We found cracks near the corundum particles in the sub-surface. Bacteria could adhere to these cracks, causing implant infection [
35,
36,
37,
38].
We can conclude that the corundum particles possibly induce implant infection, besides aseptic loosening and intergranular or crevice corrosion. The microstructure of the new and retrieved implants is slightly different but still within the limits of the ASTM F-1295 Ti6Al7Nb alloy standard, which we explain with different charges, different producers and different dates of production. In the near future we will investigate these small microstructural differences.

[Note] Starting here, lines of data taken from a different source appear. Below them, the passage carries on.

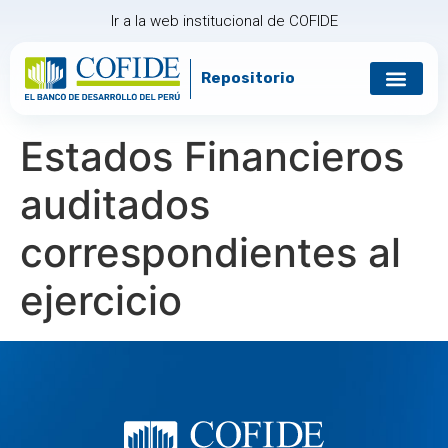
Ir a la web institucional de COFIDE
Repositorio
Gobierno corp
Relación con in
Estados Financieros
auditados
correspondientes al
ejercicio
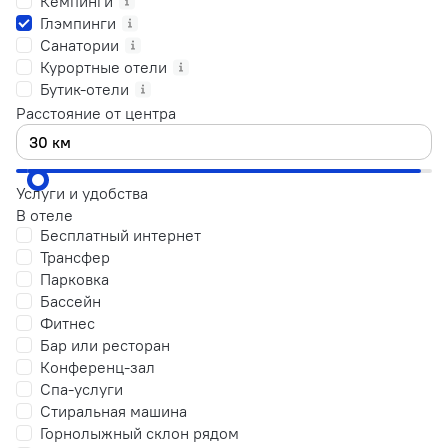
Кемпинги
Глэмпинги
Санатории
Курортные отели
Бутик-отели
Расстояние от центра
Услуги и удобства
В отеле
Бесплатный интернет
Трансфер
Парковка
Бассейн
Фитнес
Бар или ресторан
Конференц-зал
Спа-услуги
Стиральная машина
Горнолыжный склон рядом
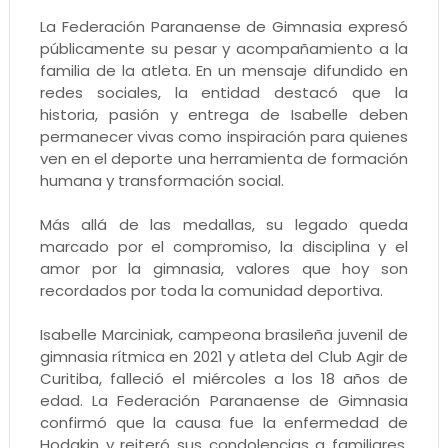
La Federación Paranaense de Gimnasia expresó
públicamente su pesar y acompañamiento a la
familia de la atleta. En un mensaje difundido en
redes sociales, la entidad destacó que la
historia, pasión y entrega de Isabelle deben
permanecer vivas como inspiración para quienes
ven en el deporte una herramienta de formación
humana y transformación social.
Más allá de las medallas, su legado queda
marcado por el compromiso, la disciplina y el
amor por la gimnasia, valores que hoy son
recordados por toda la comunidad deportiva.
Isabelle Marciniak, campeona brasileña juvenil de
gimnasia rítmica en 2021 y atleta del Club Agir de
Curitiba, falleció el miércoles a los 18 años de
edad. La Federación Paranaense de Gimnasia
confirmó que la causa fue la enfermedad de
Hodgkin y reiteró sus condolencias a familiares,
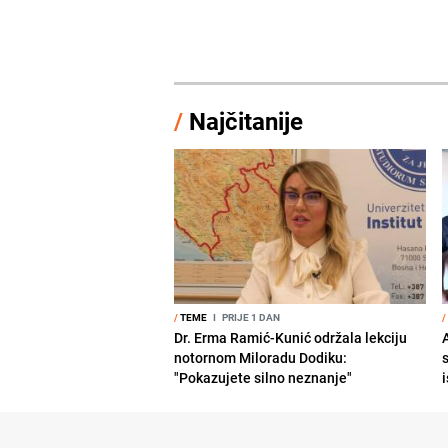
/
Najčitanije
/
TEME
I
PRIJE 1 DAN
/
Dr. Erma Ramić-Kunić održala lekciju
A
notornom Miloradu Dodiku:
"Pokazujete silno neznanje"
i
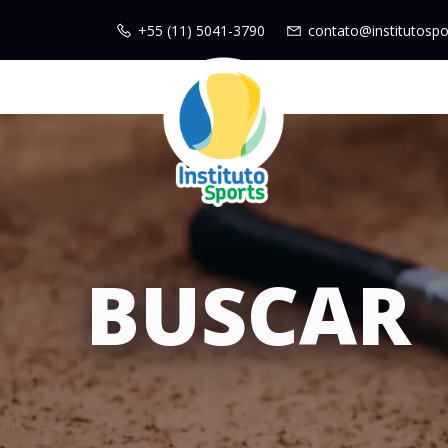
+55 (11) 5041-3790
contato@institutospo
BUSCAR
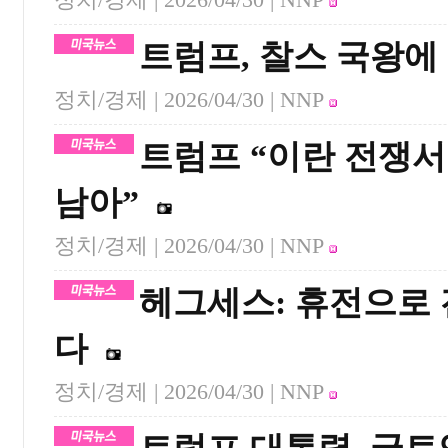
트럼프, 찰스 국왕에 
정치/경제 |
2026/04/30
| NNP
트럼프 “이란 전쟁서
남아”
정치/경제 |
2026/04/30
| NNP
헤그세스: 휴전으로 
다
정치/경제 |
2026/04/30
| NNP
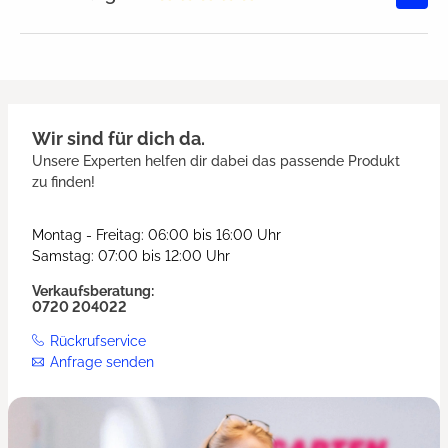
Durchschnittliche Bewertung von
Wir sind für dich da.
Unsere Experten helfen dir dabei das passende Produkt
zu finden!
Montag - Freitag: 06:00 bis 16:00 Uhr
Samstag: 07:00 bis 12:00 Uhr
Verkaufsberatung:
0720 204022
Rückrufservice
Anfrage senden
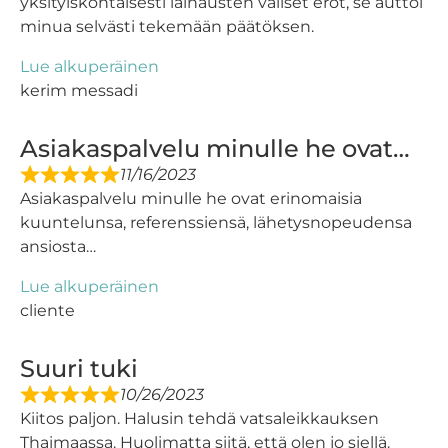
yksityiskohtaisesti lainausten väliset erot, se auttoi
minua selvästi tekemään päätöksen.
Lue alkuperäinen
kerim messadi
Asiakaspalvelu minulle he ovat…
11/16/2023
Asiakaspalvelu minulle he ovat erinomaisia ​​
kuuntelunsa, referenssiensä, lähetysnopeudensa
ansiosta…
Lue alkuperäinen
cliente
Suuri tuki
10/26/2023
Kiitos paljon. Halusin tehdä vatsaleikkauksen
Thaimaassa. Huolimatta siitä, että olen jo siellä.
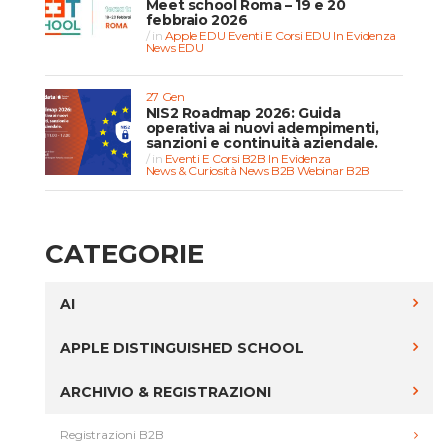
Meet school Roma – 19 e 20
febbraio 2026
in
Apple EDU
Eventi E Corsi EDU
In Evidenza
News EDU
27 Gen
NIS2 Roadmap 2026: Guida
operativa ai nuovi adempimenti,
sanzioni e continuità aziendale.
in
Eventi E Corsi B2B
In Evidenza
News & Curiosità
News B2B
Webinar B2B
CATEGORIE
AI
APPLE DISTINGUISHED SCHOOL
ARCHIVIO & REGISTRAZIONI
Registrazioni B2B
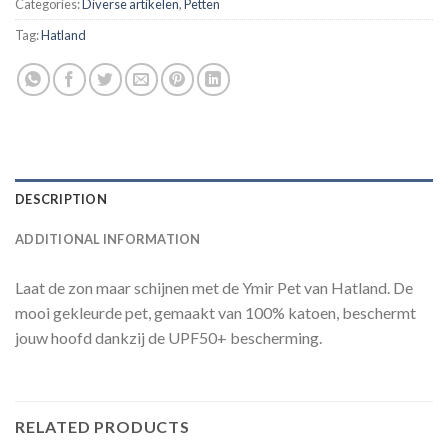
Categories:
Diverse artikelen
,
Petten
Tag:
Hatland
DESCRIPTION
ADDITIONAL INFORMATION
Laat de zon maar schijnen met de Ymir Pet van Hatland. De
mooi gekleurde pet, gemaakt van 100% katoen, beschermt
jouw hoofd dankzij de UPF50+ bescherming.
RELATED PRODUCTS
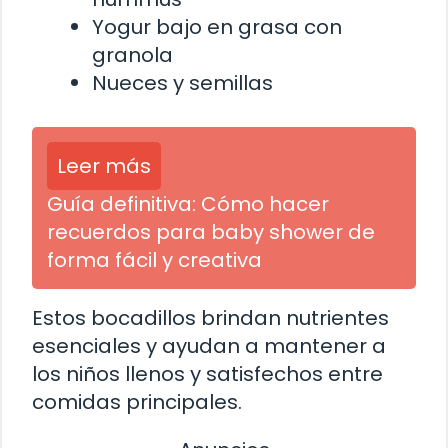
Yogur bajo en grasa con
granola
Nueces y semillas
Leer más
Guía definitiva: Cómo hacer
recuerdos para baby shower de
forma fácil y creativa
Estos bocadillos brindan nutrientes
esenciales y ayudan a mantener a
los niños llenos y satisfechos entre
comidas principales.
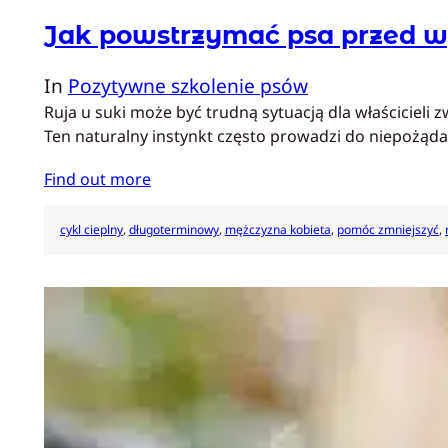
Jak powstrzymać psa przed 
In
Pozytywne szkolenie psów
Ruja u suki może być trudną sytuacją dla właścicieli
Ten naturalny instynkt często prowadzi do niepożąd
Find out more
cykl cieplny
, 
długoterminowy
, 
mężczyzna kobieta
, 
pomóc zmniejszyć
, 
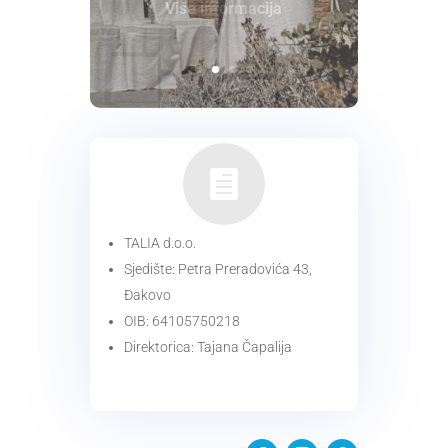
Više informacija

TALIA d.o.o.
Sjedište: Petra Preradovića 43,
Đakovo
OIB: 64105750218
Direktorica: Tajana Čapalija
KONTAKT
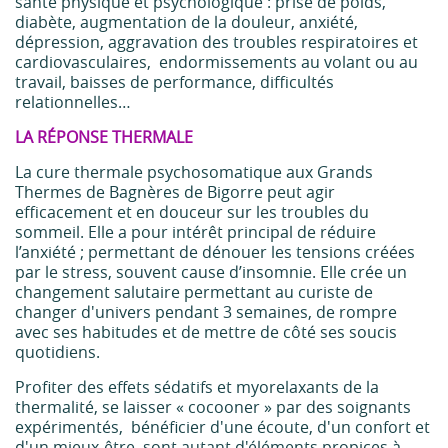
santé physique et psychologique : prise de poids,
diabète, augmentation de la douleur, anxiété,
dépression, aggravation des troubles respiratoires et
cardiovasculaires, endormissements au volant ou au
travail, baisses de performance, difficultés
relationnelles…
LA RÉPONSE THERMALE
La cure thermale psychosomatique aux Grands
Thermes de Bagnères de Bigorre peut agir
efficacement et en douceur sur les troubles du
sommeil. Elle a pour intérêt principal de réduire
l’anxiété ; permettant de dénouer les tensions créées
par le stress, souvent cause d’insomnie. Elle crée un
changement salutaire permettant au curiste de
changer d'univers pendant 3 semaines, de rompre
avec ses habitudes et de mettre de côté ses soucis
quotidiens.
Profiter des effets sédatifs et myorelaxants de la
thermalité, se laisser « cocooner » par des soignants
expérimentés, bénéficier d'une écoute, d'un confort et
d'un mieux-être, sont autant d'éléments propices à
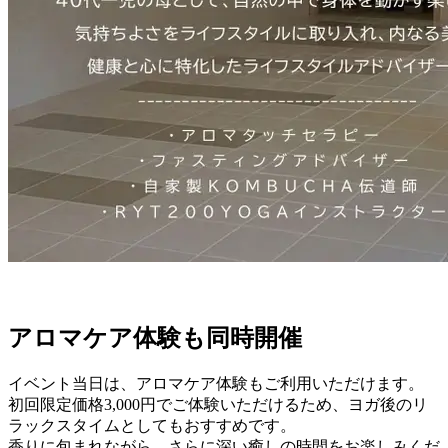
アロマケア体験も同時開催
イベント当日は、アロマケア体験もご利用いただけます。
初回限定価格3,000円でご体験いただけるため、ヨガ後のリ
ラックスタイムとしてもおすすめです。
香りに包まれながら、さらに深い癒しの時間をお楽しみくだ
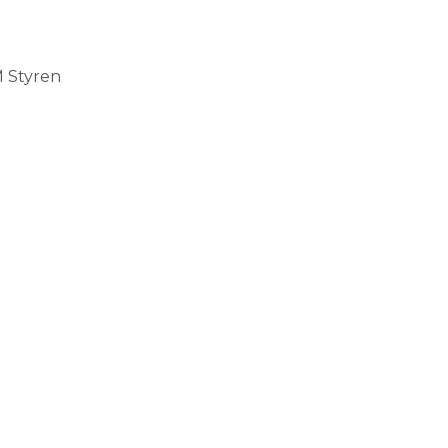
M Styren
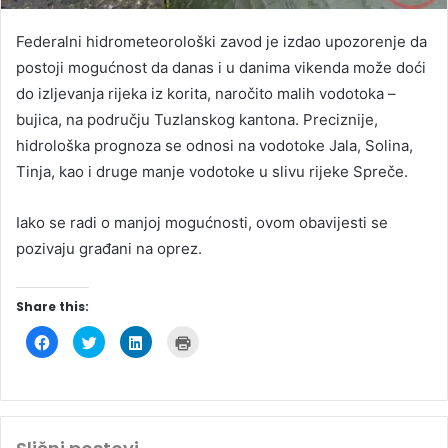
Federalni hidrometeorološki zavod je izdao upozorenje da
postoji mogućnost da danas i u danima vikenda može doći
do izljevanja rijeka iz korita, naročito malih vodotoka –
bujica, na području Tuzlanskog kantona. Preciznije,
hidrološka prognoza se odnosi na vodotoke Jala, Solina,
Tinja, kao i druge manje vodotoke u slivu rijeke Spreče.
Iako se radi o manjoj mogućnosti, ovom obavijesti se
pozivaju građani na oprez.
Share this:
C
C
C
C
l
l
l
l
i
i
i
i
c
c
c
c
k
k
k
k
t
t
t
t
o
o
o
o
s
s
s
p
h
h
h
r
a
a
a
i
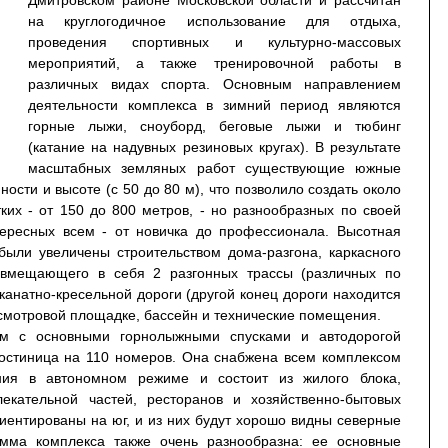
Дмитровском районе Московской области и рассчитан
на круглогодичное использование для отдыха,
проведения спортивных и культурно-массовых
мероприятий, а также тренировочной работы в
различных видах спорта. Основным направлением
деятельности комплекса в зимний период являются
горные лыжи, сноуборд, беговые лыжи и тюбинг
(катание на надувных резиновых кругах). В результате
масштабных земляных работ существующие южные
ости и высоте (с 50 до 80 м), что позволило создать около
ких - от 150 до 800 метров, - но разнообразных по своей
тересных всем - от новичка до профессионала. Высотная
были увеличены строительством дома-разгона, каркасного
 вмещающего в себя 2 разгонных трассы (различных по
канатно-кресельной дороги (другой конец дороги находится
 смотровой площадке, бассейн и технические помещения.
ом с основными горнолыжными спусками и автодорогой
гостиница на 110 номеров. Она снабжена всем комплексом
ния в автономном режиме и состоит из жилого блока,
лекательной частей, ресторанов и хозяйственно-бытовых
ентированы на юг, и из них будут хорошо видны северные
амма комплекса также очень разнообразна: ее основные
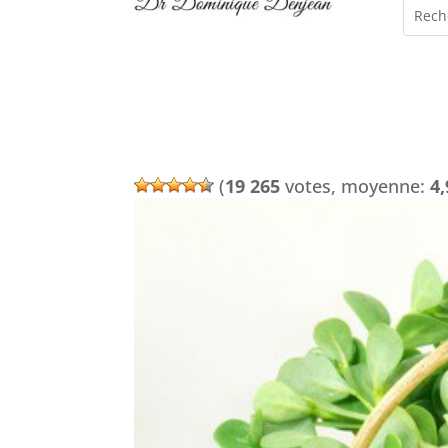
(
19 265
votes, moyenne:
4,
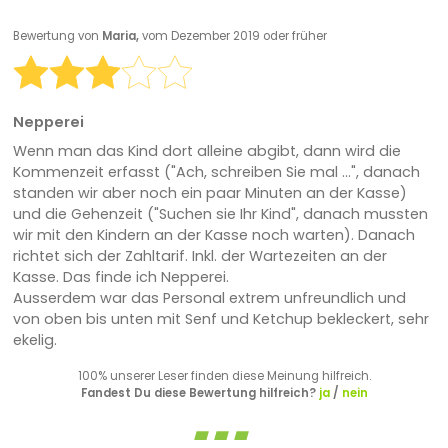
Bewertung von
Maria,
vom Dezember 2019 oder früher
Nepperei
Wenn man das Kind dort alleine abgibt, dann wird die
Kommenzeit erfasst ("Ach, schreiben Sie mal ...", danach
standen wir aber noch ein paar Minuten an der Kasse)
und die Gehenzeit ("Suchen sie Ihr Kind", danach mussten
wir mit den Kindern an der Kasse noch warten). Danach
richtet sich der Zahltarif. Inkl. der Wartezeiten an der
Kasse. Das finde ich Nepperei.
Ausserdem war das Personal extrem unfreundlich und
von oben bis unten mit Senf und Ketchup bekleckert, sehr
ekelig.
100% unserer Leser finden diese Meinung hilfreich.
Fandest Du diese Bewertung hilfreich?
ja
/
nein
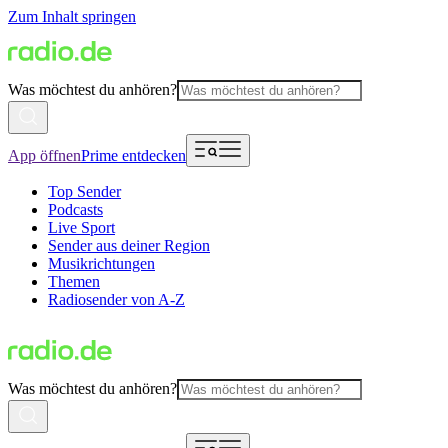
Zum Inhalt springen
Was möchtest du anhören?
App öffnen
Prime entdecken
Top Sender
Podcasts
Live Sport
Sender aus deiner Region
Musikrichtungen
Themen
Radiosender von A-Z
Was möchtest du anhören?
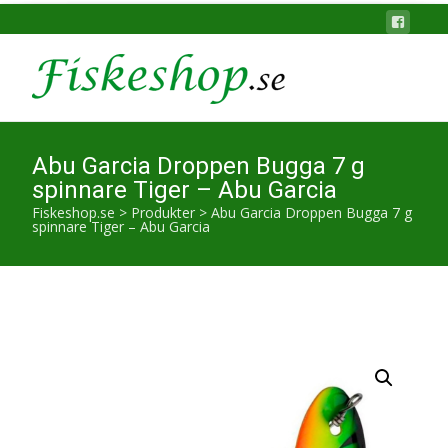
Abu Garcia Droppen Bugga 7 g
spinnare Tiger – Abu Garcia
Fiskeshop.se
>
Produkter
>
Abu Garcia Droppen Bugga 7 g
spinnare Tiger – Abu Garcia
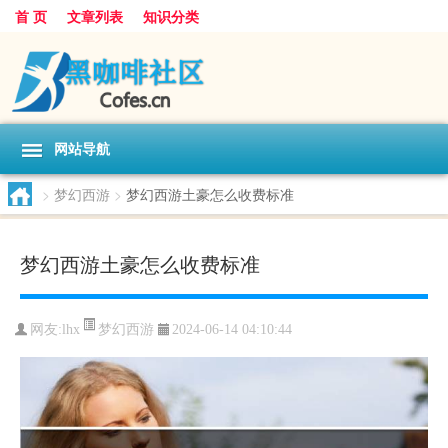
首 页
文章列表
知识分类
网站导航
>
梦幻西游
>
梦幻西游土豪怎么收费标准
梦幻西游土豪怎么收费标准
梦幻西游
网友:
lhx
2024-06-14 04:10:44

Wear particles cause an adaptive immune response, which is histologically demonstrated by the presence of lymphocytes in the periprosthetic tissue. These cause the mechanical instability of the joint, after which the pain increases with detrimental biological responses, osteolysis, component loosening and premature implant failure.
Our conclusion is that the surface and sub-surface should be free of local corundum contamination. Therefore, the optimization of the corundum grit-blasting procedure of titanium alloys is necessary to minimize the number of residual particles and to develop a new kind of modified nanostructured surface for the implants to achieve better longevity and reduced health costs.